Some of my very best memories from childhood are of times when I created something out of nothing. I remember building a go-cart from odds and ends we found in our friends trash pile. And I recall building forts out of wood and nails found in a construction scrap pile. So today when my middle child constantly asks if we can go by the lumber yard and dig through their excess pile (always with their permission), I try to go whenever possible.

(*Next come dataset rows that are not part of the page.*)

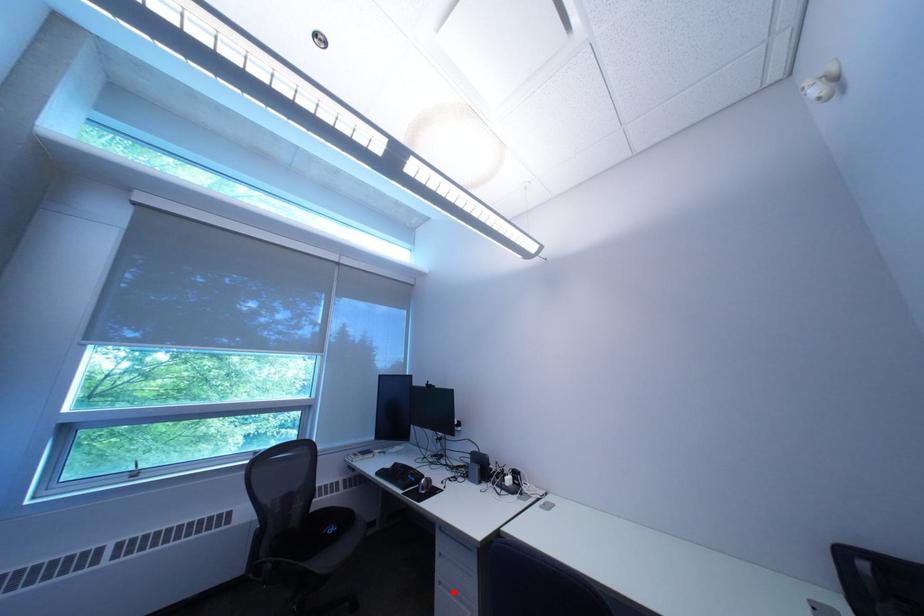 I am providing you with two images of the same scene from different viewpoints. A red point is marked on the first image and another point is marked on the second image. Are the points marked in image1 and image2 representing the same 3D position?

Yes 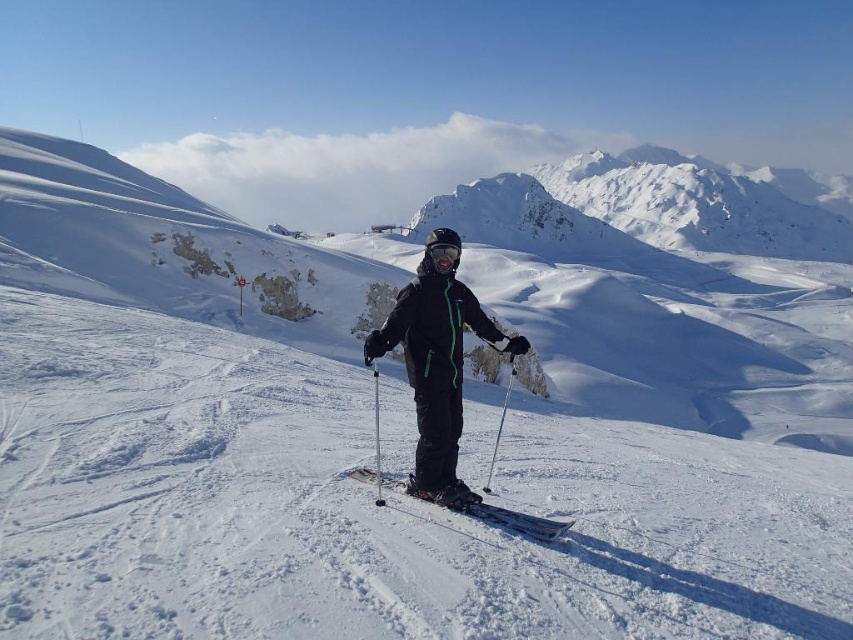 Is shiny metallic skis at center shorter than black matte goggles at center?

Indeed, shiny metallic skis at center has a lesser height compared to black matte goggles at center.

Can you confirm if shiny metallic skis at center is positioned above black matte goggles at center?

Actually, shiny metallic skis at center is below black matte goggles at center.

Where is `shiny metallic skis at center`? The height and width of the screenshot is (640, 853). shiny metallic skis at center is located at coordinates click(x=517, y=520).

Based on the photo, who is shorter, snowy granite mountain at upper center or black matte goggles at center?

black matte goggles at center

Is snowy granite mountain at upper center above black matte goggles at center?

Yes, snowy granite mountain at upper center is above black matte goggles at center.

Locate an element on the screen. This screenshot has height=640, width=853. snowy granite mountain at upper center is located at coordinates (637, 211).

Does snowy granite mountain at upper center have a greater height compared to metallic silver ski pole at center?

Correct, snowy granite mountain at upper center is much taller as metallic silver ski pole at center.

Is point (505, 220) positioned before point (379, 458)?

No, (505, 220) is behind (379, 458).

In order to click on snowy granite mountain at upper center in this screenshot , I will do `click(637, 211)`.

Because that’s where some of the best memories begin!
Back matter includes both an author’s note about the inspiration for this story and an illustrator’s note about the artwork. You don’t want to miss either one — they will both provide an opportunity for discussion with children about poverty, play, and even about Black Lives Matter (which is connected to one of the illustrations with a police car). The artwork in this book was done in acrylic on recycled cardboard. I’ll provide one page spread as an example, below:
AWARDS: Charlotte Zolotow Award Nominee for Highly Commended (2019), Crichton Award (2017)
This week I enjoyed re-reading some favorite picture book with my mom while she was in town. She loved them all and was already talking about purchasing at least one of them after she gets back home!